What happens then? Does t get assigned to the memory location of m?

It's a call to copy constructor which do member wise copy by default.

but if you have overloaded an assignment operator then you can either assign the reference or create a complete new object its up to you.

for rest of the Ques:

call to destructor depends on you either you call it explicitly or leave it to default. in default it will be called when the variable or object is out of scope.

Answer 4

C++ memory allocation is really simple, so is object scope. C++ class design is not as simple.
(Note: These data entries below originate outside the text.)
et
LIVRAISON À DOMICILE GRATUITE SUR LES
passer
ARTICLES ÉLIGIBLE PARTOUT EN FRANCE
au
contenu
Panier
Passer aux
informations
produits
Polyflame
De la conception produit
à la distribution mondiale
In your examples, each time you close a brace, the local objects, a or m or t (for the outer set of braces in your last example), go out of scope and their destructor is called. In the case of the int, the destructor is simple and deletes the object on the stack. For m, it's a custom destructor for the class Matrix and for any respectable library, you can assume it deallocates the object correctly.

What complicates t is not the destructor, but the assignment from m. In most implementations of matrix classes, t = m would result in the contents of m being copied into t, which would have its own memory on the heap. Then as each object goes out of scope, their corresponding memory is deallocated.
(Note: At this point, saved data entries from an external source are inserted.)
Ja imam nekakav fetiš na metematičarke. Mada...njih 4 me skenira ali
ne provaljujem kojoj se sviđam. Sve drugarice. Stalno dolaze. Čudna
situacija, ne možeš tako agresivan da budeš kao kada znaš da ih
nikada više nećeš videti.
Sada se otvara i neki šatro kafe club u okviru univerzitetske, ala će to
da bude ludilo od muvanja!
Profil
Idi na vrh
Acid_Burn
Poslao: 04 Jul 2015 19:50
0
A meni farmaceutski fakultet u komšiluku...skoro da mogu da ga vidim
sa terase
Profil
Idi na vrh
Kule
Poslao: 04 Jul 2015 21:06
If the implementation is more complex, then its up to the class designer to make sure it handles the destruction of each object correctly (and you to use the library correctly so that it can).

Answer 5

Actually, it's pretty easy.

In the first case, you're right. Automatic allocation, automatic deallocation.

In the second case, it's not really any different. The Matrix class constructor handles any additional memory it needs, and its destructor should deallocate it.

In the third class, the inner scope variable is copied to the outer scope variable. The Matrix class should be following the Rule of Three, so copies should be handled correctly.

All of this is assuming a proper implementation of Matrix.